* _Data shown_
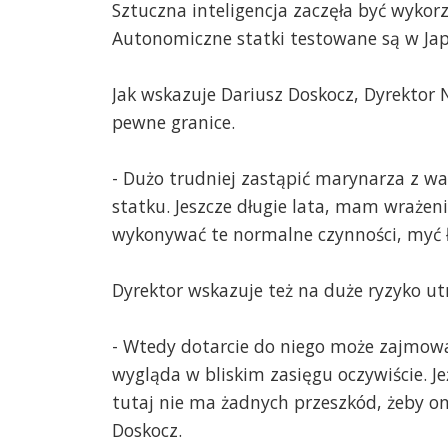
Sztuczna inteligencja zaczęła być wyko
Autonomiczne statki testowane są w Ja
Jak wskazuje Dariusz Doskocz, Dyrektor 
pewne granice.
- Dużo trudniej zastąpić marynarza z wał
statku. Jeszcze długie lata, mam wrażeni
wykonywać te normalne czynności, myć 
Dyrektor wskazuje też na duże ryzyko ut
- Wtedy dotarcie do niego może zajmować
wygląda w bliskim zasięgu oczywiście. J
tutaj nie ma żadnych przeszkód, żeby on
Doskocz.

* _Work task_
Wherever "Dyrektor" appears in a line of the entries, copy that line.

* _Exercise answer_
Jak wskazuje Dariusz Doskocz, Dyrektor 
Dyrektor wskazuje też na duże ryzyko ut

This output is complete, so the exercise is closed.